Adrian Newey has revealed that Formula 1 is no longer the “best-paid industry” in motorsport because of the hidden penalties within its cost cap regulations.
The technical guru, who is one month away from officially joining Aston Martin from Red Bull, has made the sensational claim that, due to teams being penalised, the knock-on effect has been that key personnel are able to find other work within other realms of motorsport, as well as deterring youngsters from working in F1 after their graduation.
The F1 financial limits, introduced in 2021, restrict teams’ spending in a bid to reduce the on-track gap between sides at the front and back of the grid.
Newey has stated that, whilst the cost cap has obvious benefits which are positive for F1, the punishments involved for breaching the limits have wider drawbacks.
“The cost cap, there needs to be a way of controlling the cost for teams, or certainly the benefit from spending more in Formula 1 to make it simply an arms race where the team with the biggest budget wins – that I fully agree with,” Newey told Auto Motor und Sport.
“The cost cap, though, does come with a lot of hidden penalties, one of which is it actually means Formula 1 is no longer the best-paid industry.
“So for instance, at Red Bull, at the start if we lost people, it would almost invariably be to another F1 team.
“Now we’re losing people to tech companies because they pay better. We’re losing people to WEC teams because they pay better.
“We’re struggling to get graduates because Formula 1 can’t afford to be the best-paying industry anymore, so it has a lot of, let’s say, unexpected penalties to it.
“But what it does mean is that you’ve effectively now got an engineering budget, and therefore the fear that spending more will mean you’ll disappear is theoretically disappeared, at which point, surely you free up the regulations rather than make them ever more restrictive.

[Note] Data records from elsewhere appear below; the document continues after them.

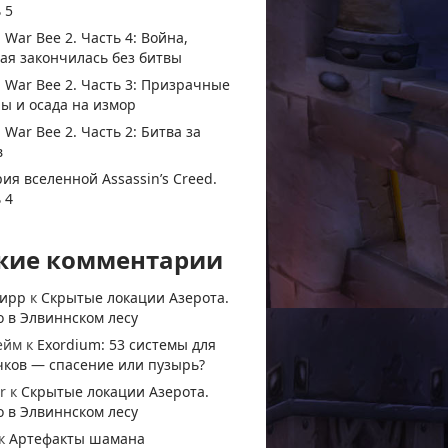
 5
 War Bee 2. Часть 4: Война,
ая закончилась без битвы
 War Bee 2. Часть 3: Призрачные
ы и осада на измор
 War Bee 2. Часть 2: Битва за
в
ия вселенной Assassin’s Creed.
 4
жие комментарии
тирр
к
Скрытые локации Азерота.
 в Элвиннском лесу
ейм
к
Exordium: 53 системы для
чков — спасение или пузырь?
r
к
Скрытые локации Азерота.
 в Элвиннском лесу
к
Артефакты шамана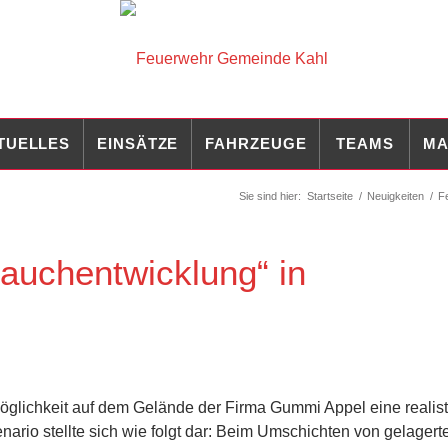
TUELLES
EINSÄTZE
FAHRZEUGE
TEAMS
MA
Sie sind hier:
Startseite
/
Neuigkeiten
/
F
auchentwicklung“ in
Möglichkeit auf dem Gelände der Firma Gummi Appel eine realis
rio stellte sich wie folgt dar: Beim Umschichten von gelage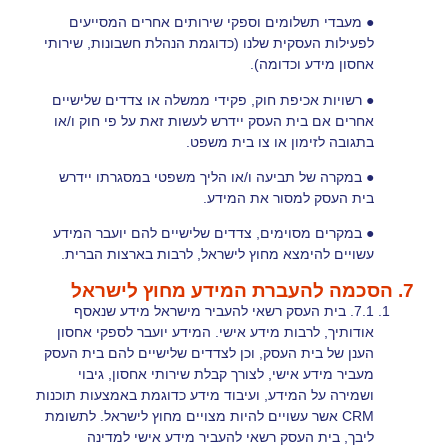
● מעבדי תשלומים וספקי שירותים אחרים המסייעים
לפעילות העסקית שלנו (כדוגמת הנהלת חשבונות, שירותי
אחסון מידע וכדומה).
● רשויות אכיפת חוק, פקידי ממשלה או צדדים שלישיים
אחרים אם בית העסק יידרש לעשות זאת על פי חוק ו/או
בתגובה לזימון או צו בית משפט.
● במקרה של תביעה ו/או הליך משפטי במסגרתו יידרש
בית העסק למסור את המידע.
● במקרים מסוימים, צדדים שלישיים להם יועבר המידע
עשויים להימצא מחוץ לישראל, לרבות בארצות הברית.
7. הסכמה להעברת המידע מחוץ לישראל
7.1. בית העסק רשאי להעביר מישראל מידע שנאסף
אודותיך, לרבות מידע אישי. המידע יועבר לספקי אחסון
הענן של בית העסק, וכן לצדדים שלישיים להם בית העסק
מעביר מידע אישי, לצורך קבלת שירותי אחסון, גיבוי
ושמירה על המידע, ועיבוד מידע כדוגמת באמצעות תוכנות
CRM אשר עשויים להיות מצויים מחוץ לישראל. לתשומת
ליבך, בית העסק רשאי להעביר מידע אישי למדינה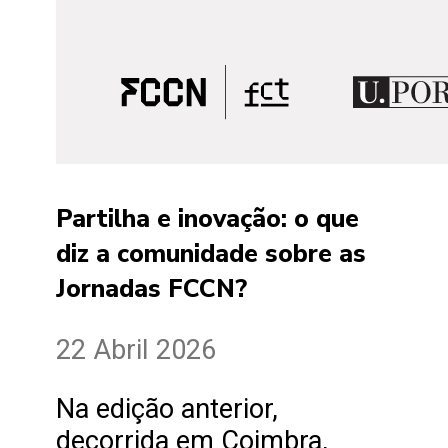
Partilha e inovação: o que
diz a comunidade sobre as
Jornadas FCCN?
22 Abril 2026
Na edição anterior,
decorrida em Coimbra,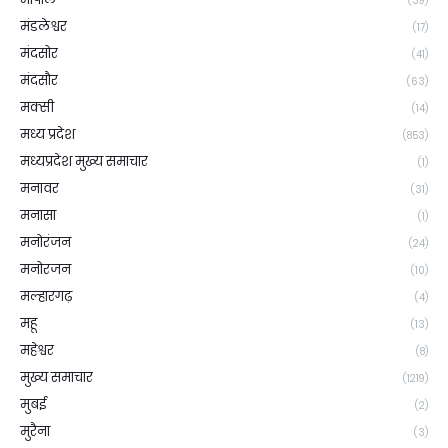
(39)
मंडलेश्वर
(17)
मंदसोर
(41)
मंदसौर
(63)
मक्सी
(14)
मध्य प्रदेश
(853)
मध्यप्रदेश मुख्य समाचार
(1)
मनावर
(31)
मनासा
(1)
मनोरंजन
(24)
मनोरजन
(10)
मल्हारगढ़
(4)
महू
(13)
महेश्वर
(8)
मुख्य समाचार
(1219)
मुबई
(2)
मुरैना
(3)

“But unfortunately, it’s not what’s happening.”

From a pamphlet to a ‘bible’
One of the first tasks for Newey at Aston Martin will be tackling the 2026 regulations, through which the team will hope that he can help steer the team towards the front of the grid.
Newey also commented on the vast changes in Formula 1’s technical regulations from when he made his nascent steps into the sport back in the 1980s.
Asked what period of the sport in which Newey has most enjoyed, he replied: “The ones with the most freedom, that’s easy!”
“When I first got into Formula 1, I had on my desk at work a copy of the 1973 Technical Regulations, and it’s about three or four pages… now we have this bible and that’s before you put all the technical directives in!
“It’s so prescribed now, and I think it’s a shame.”